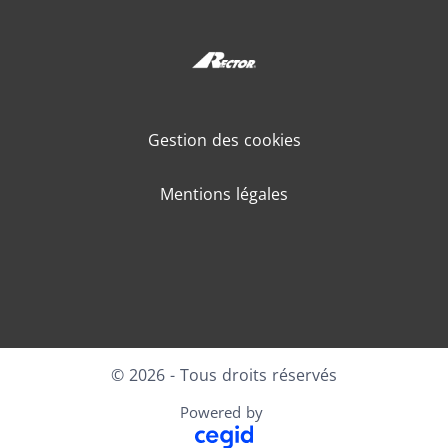
Gestion des cookies
Mentions légales
LinkedIn
Youtube
© 2026 - Tous droits réservés
Powered by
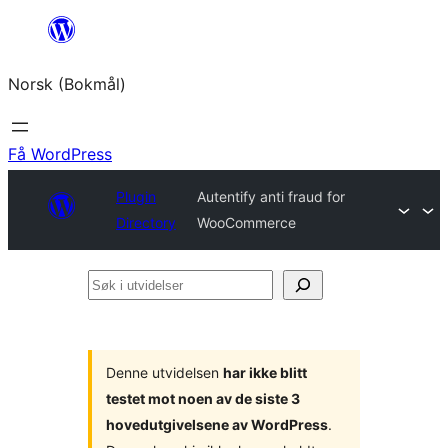
Hopp
til
Norsk (Bokmål)
innhold
Få WordPress
Plugin
Autentify anti fraud for
Directory
WooCommerce
Søk
i
utvidelser
Denne utvidelsen
har ikke blitt
testet mot noen av de siste 3
hovedutgivelsene av WordPress
.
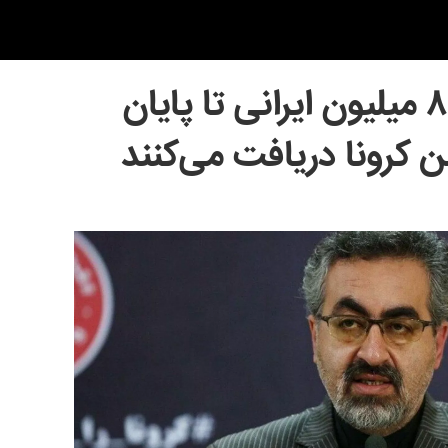
جهانپور: بیش از ۸ میلیون ایرانی تا پایان
 کرونا دریافت می‌کنند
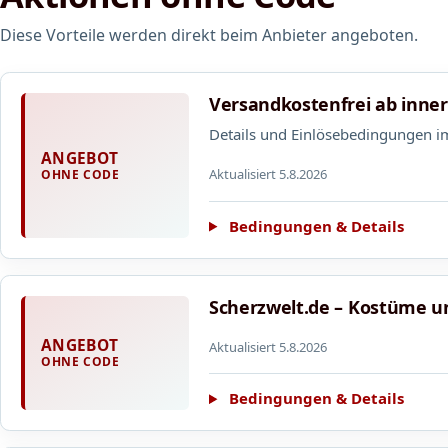
Diese Vorteile werden direkt beim Anbieter angeboten.
Versandkostenfrei ab inne
Details und Einlösebedingungen i
ANGEBOT
Aktualisiert 5.8.2026
OHNE CODE
Bedingungen & Details
Scherzwelt.de – Kostüme u
ANGEBOT
Aktualisiert 5.8.2026
OHNE CODE
Bedingungen & Details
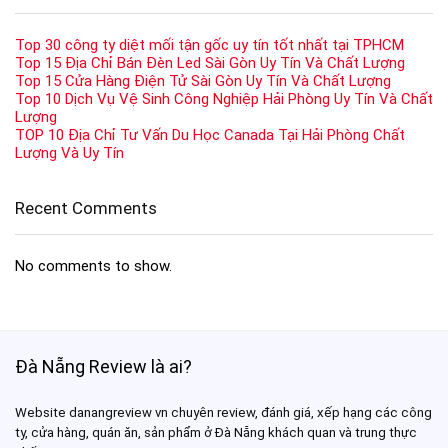
Top 30 công ty diệt mối tận gốc uy tín tốt nhất tại TPHCM
Top 15 Địa Chỉ Bán Đèn Led Sài Gòn Uy Tín Và Chất Lượng
Top 15 Cửa Hàng Điện Tử Sài Gòn Uy Tín Và Chất Lượng
Top 10 Dịch Vụ Vệ Sinh Công Nghiệp Hải Phòng Uy Tín Và Chất
Lượng
TOP 10 Địa Chỉ Tư Vấn Du Học Canada Tại Hải Phòng Chất
Lượng Và Uy Tín
Recent Comments
No comments to show.
Đà Nẵng Review là ai?
Website danangreview vn chuyên review, đánh giá, xếp hạng các công
ty, cửa hàng, quán ăn, sản phẩm ở Đà Nẵng khách quan và trung thực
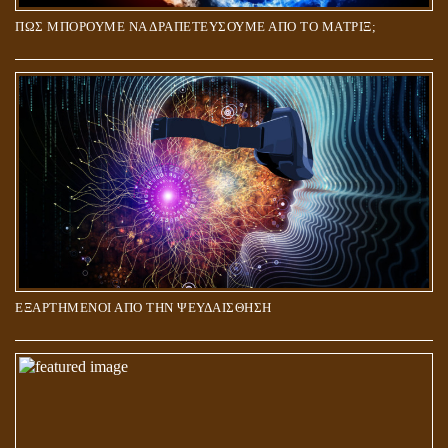
ΠΩΣ ΜΠΟΡΟΥΜΕ ΝΑ ΔΡΑΠΕΤΕΥΣΟΥΜΕ ΑΠΟ ΤΟ ΜΑΤΡΙΞ;
ΕΞΑΡΤΗΜΕΝΟΙ ΑΠΟ ΤΗΝ ΨΕΥΔΑΙΣΘΗΣΗ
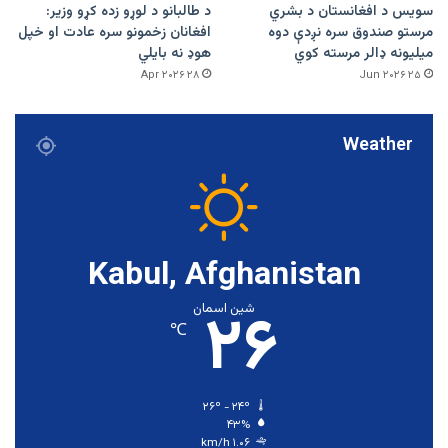
سویس د افغانستان د بشري
د طالبانو د لوړو زده کړو وزیر:
مرستو صندوق سره نږدې دوه
افغانان زخمونو سره عادت او خپل
میلیونه ډالر مرسته کوي
هوډ نه بایلي
۲۸ Apr ۲۰۲۶
۲۵ Jun ۲۰۲۶
Weather
Kabul, Afghanistan
۲۶
شین اسمان
℃
۲۶º - ۲۴º
۴۳%
۱.۰۶ km/h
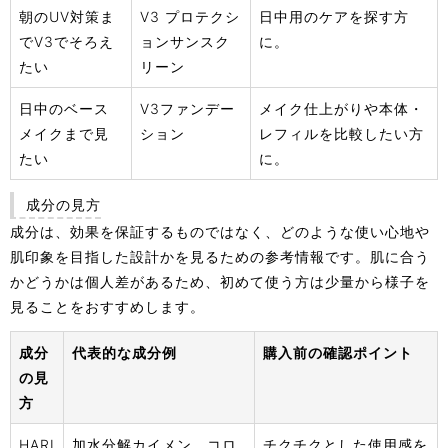
朝のUV対策ま
V3 プロテクシ
日中用のケアを探す方
でV3でそろえ
ョンサンスク
に。
たい
リーン
日中のベース
V3ファンデー
メイク仕上がりや本体・
メイクまで見
ション
レフィルを比較したい方
たい
に。
成分の見方
成分は、効果を保証するものではなく、どのような使い心地や
肌印象を目指した設計かを見るための参考情報です。肌に合う
かどうかは個人差があるため、初めて使う方は少量から様子を
見ることをおすすめします。
成分
代表的な成分例
購入前の確認ポイント
の見
方
HARI
加水分解カイメン、コロ
チクチクとした使用感を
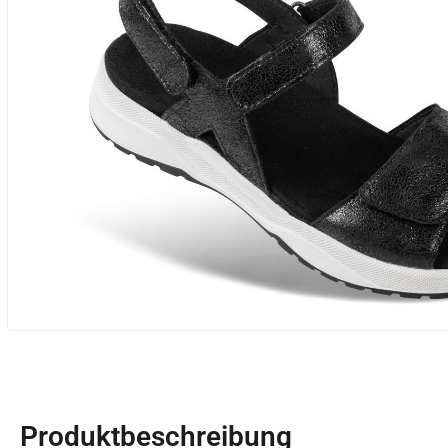
Produktbeschreibung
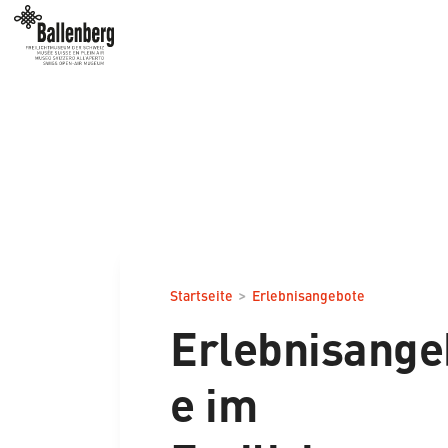
>
Startseite
Erlebnisangebote
Erlebnisange
e im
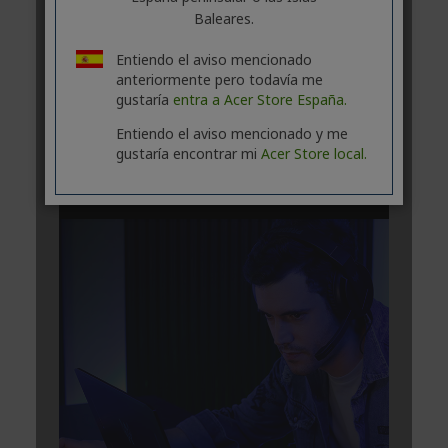
Baleares.
Entiendo el aviso mencionado
anteriormente pero todavía me
gustaría
entra a Acer Store España.
Entiendo el aviso mencionado y me
gustaría encontrar mi
Acer Store local.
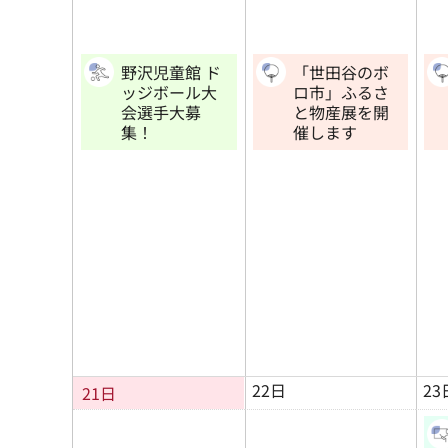
野沢児童館 ド
「世田谷のボ
ッジボール大
ロ市」ふるさ
会選手大募
と物産展を開
集！
催します
22日
23
21日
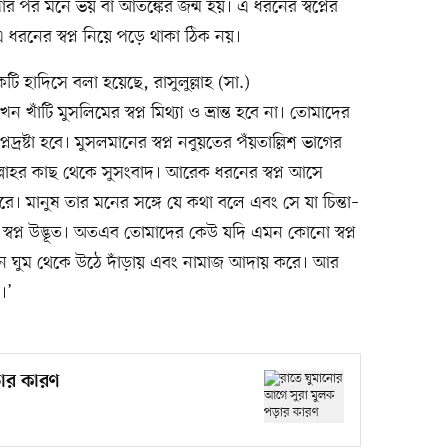
েখার পর মনে ভয় বা আতঙ্কের জন্ম হয়। এ ধরনের স্বপ্নের
 এ ধরনের স্বপ্ন নিয়ে পড়ে থাকা ঠিক নয়।
ি হাদিসে বলা হয়েছে, রাসুলুল্লাহ (সা.)
ঁটি মুসলিমের স্বপ্ন মিথ্যা ও ভ্রান্ত হবে না। তোমাদের
্নদ্রষ্টা হবে। মুসলমানের স্বপ্ন নবুয়তের পঁয়তাল্লিশ ভাগের
 আল্লাহর কাছ থেকে সুসংবাদ। আরেক ধরনের স্বপ্ন আসে
রে। মানুষ তার মনের সঙ্গে যে কথা বলে এবং সে যা চিন্তা–
্বপ্ন উদ্ভূত। অতএব তোমাদের কেউ যদি এমন কোনো স্বপ্ন
যেন ঘুম থেকে উঠে দাঁড়ায় এবং নামাজ আদায় করে। আর
।’
ড়ার কারণ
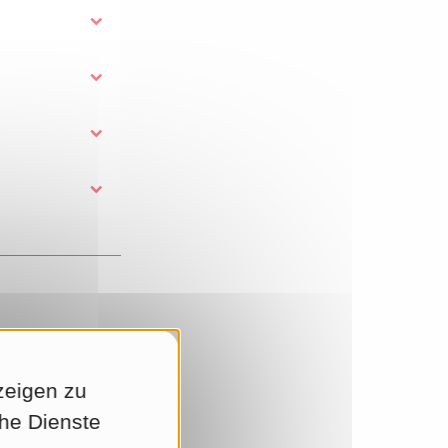
zeigen zu
che Dienste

EXERCISE GOAL: Show every line above in which the word "aviso" occurs.

YOUR SOLUTION:
Entiendo el aviso mencionado
Entiendo el aviso mencionado y me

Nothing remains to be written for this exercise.